I wondered how she was going to arrange the deal without filling me in. She probably didn’t know any more than I did. The way I figured it, she was playing it by ear the way she’d played it all up to now, hoping that something would break right for her.
If I hadn’t tumbled we’d probably run from Phoenix to Miami, from Miami to Philly, from Philly to Cleveland. Somewhere along the line we’d be arrested because I’d be passing too many bills at once since I didn’t know there was anything wrong with them.
Or, somewhere along the line Reed would catch up with us.
And kill us.
And on that sobering thought I had another drink.
One thing didn’t add up, and that was Reed’s angle in the gambit. I could see him hating her for crossing him, and I could see him hating her enough to chase her and kill her, but I could not see him dragging a small army of professionals along with him. That I could not see at all. He might be ready and willing to run all over the world for a crack at her, but the rest of them couldn’t. She was good in the hay but not good enough to sleep with all of them, for Christ’s sake.
Reed figured to forget it. Forgetting ten grand sounds like forgetting that white cow again, but when all you have to do is print up a fresh batch it’s not quite so hard to take. Revenge wasn’t enough of a motive and neither was the desire to recoup a relatively minor investment. What could it have cost him in terms of time and paper? Not a hell of a lot. I’ve seen the presses at the Times roll off a few hundred impressions a minute. It’s an impressive sight. Granted, a hand press is slower. But not slow enough.
He was spending more money dragging his forces all over the continent than the fifty grand cost him in the first place.

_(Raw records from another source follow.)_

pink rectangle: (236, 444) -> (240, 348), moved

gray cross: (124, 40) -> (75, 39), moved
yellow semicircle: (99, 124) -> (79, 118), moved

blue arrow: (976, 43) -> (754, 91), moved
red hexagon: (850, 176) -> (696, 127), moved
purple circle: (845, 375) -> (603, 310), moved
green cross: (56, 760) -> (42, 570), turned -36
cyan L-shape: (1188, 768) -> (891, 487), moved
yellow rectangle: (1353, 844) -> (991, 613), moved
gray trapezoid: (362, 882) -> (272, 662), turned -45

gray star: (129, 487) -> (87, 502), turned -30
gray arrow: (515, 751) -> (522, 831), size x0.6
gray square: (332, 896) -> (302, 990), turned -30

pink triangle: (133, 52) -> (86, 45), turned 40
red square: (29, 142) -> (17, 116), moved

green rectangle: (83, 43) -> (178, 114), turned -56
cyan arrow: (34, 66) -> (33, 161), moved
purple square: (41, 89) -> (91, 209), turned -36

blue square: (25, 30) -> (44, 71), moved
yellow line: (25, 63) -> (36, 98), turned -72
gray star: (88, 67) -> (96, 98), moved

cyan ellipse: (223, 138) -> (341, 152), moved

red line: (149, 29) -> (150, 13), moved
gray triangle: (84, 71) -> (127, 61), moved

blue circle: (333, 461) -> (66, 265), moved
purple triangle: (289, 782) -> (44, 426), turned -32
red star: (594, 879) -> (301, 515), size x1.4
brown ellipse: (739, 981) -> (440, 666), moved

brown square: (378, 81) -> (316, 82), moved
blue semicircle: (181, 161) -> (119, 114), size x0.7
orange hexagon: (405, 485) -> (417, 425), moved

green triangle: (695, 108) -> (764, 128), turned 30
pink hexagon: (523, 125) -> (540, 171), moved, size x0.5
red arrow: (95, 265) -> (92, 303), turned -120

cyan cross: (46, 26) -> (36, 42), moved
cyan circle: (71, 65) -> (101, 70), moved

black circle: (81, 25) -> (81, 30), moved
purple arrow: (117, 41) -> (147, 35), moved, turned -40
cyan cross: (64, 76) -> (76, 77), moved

So why was he wasting his time?
I wanted a close look at the schlock. I wasn’t quite courageous enough to stare at it in the middle of the bar, or even in a booth in the back of the bar, so I retreated to the relative privacy of the men’s room. There were two types of cans — the ones with doors and the ones without. The ones with the doors cost ten cents, and I normally wasn’t buggy enough about privacy to squander a dime.